Segment Open

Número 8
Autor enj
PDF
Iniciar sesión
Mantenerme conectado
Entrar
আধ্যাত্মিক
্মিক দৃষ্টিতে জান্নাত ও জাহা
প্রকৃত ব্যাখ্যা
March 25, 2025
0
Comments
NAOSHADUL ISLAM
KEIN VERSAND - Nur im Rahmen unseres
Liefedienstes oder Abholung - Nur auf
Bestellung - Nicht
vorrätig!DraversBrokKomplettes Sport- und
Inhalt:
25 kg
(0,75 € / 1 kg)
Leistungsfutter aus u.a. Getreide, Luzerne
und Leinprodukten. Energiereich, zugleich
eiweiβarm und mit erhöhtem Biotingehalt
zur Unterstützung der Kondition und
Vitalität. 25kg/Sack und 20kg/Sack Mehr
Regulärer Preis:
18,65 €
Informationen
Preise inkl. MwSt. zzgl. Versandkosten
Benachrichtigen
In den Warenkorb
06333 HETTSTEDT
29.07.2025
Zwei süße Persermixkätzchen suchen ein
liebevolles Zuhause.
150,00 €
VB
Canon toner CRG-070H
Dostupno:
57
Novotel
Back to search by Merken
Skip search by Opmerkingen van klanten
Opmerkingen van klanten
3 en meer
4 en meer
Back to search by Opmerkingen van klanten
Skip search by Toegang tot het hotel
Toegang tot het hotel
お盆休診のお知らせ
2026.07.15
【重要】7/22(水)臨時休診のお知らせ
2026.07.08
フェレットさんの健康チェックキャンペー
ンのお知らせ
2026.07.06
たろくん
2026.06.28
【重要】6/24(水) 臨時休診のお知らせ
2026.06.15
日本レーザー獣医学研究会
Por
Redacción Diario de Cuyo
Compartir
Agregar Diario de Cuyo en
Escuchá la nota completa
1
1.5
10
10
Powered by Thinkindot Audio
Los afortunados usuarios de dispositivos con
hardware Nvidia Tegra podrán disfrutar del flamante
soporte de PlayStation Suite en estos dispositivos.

Segment Closed

ABOUT THIS TASK —
Precisely reproduce the lines of the entries, beginning at the first and ending at the one containing "In den Warenkorb". Add nothing.

REPLY —
Número 8
Autor enj
PDF
Iniciar sesión
Mantenerme conectado
Entrar
আধ্যাত্মিক
্মিক দৃষ্টিতে জান্নাত ও জাহা
প্রকৃত ব্যাখ্যা
March 25, 2025
0
Comments
NAOSHADUL ISLAM
KEIN VERSAND - Nur im Rahmen unseres
Liefedienstes oder Abholung - Nur auf
Bestellung - Nicht
vorrätig!DraversBrokKomplettes Sport- und
Inhalt:
25 kg
(0,75 € / 1 kg)
Leistungsfutter aus u.a. Getreide, Luzerne
und Leinprodukten. Energiereich, zugleich
eiweiβarm und mit erhöhtem Biotingehalt
zur Unterstützung der Kondition und
Vitalität. 25kg/Sack und 20kg/Sack Mehr
Regulärer Preis:
18,65 €
Informationen
Preise inkl. MwSt. zzgl. Versandkosten
Benachrichtigen
In den Warenkorb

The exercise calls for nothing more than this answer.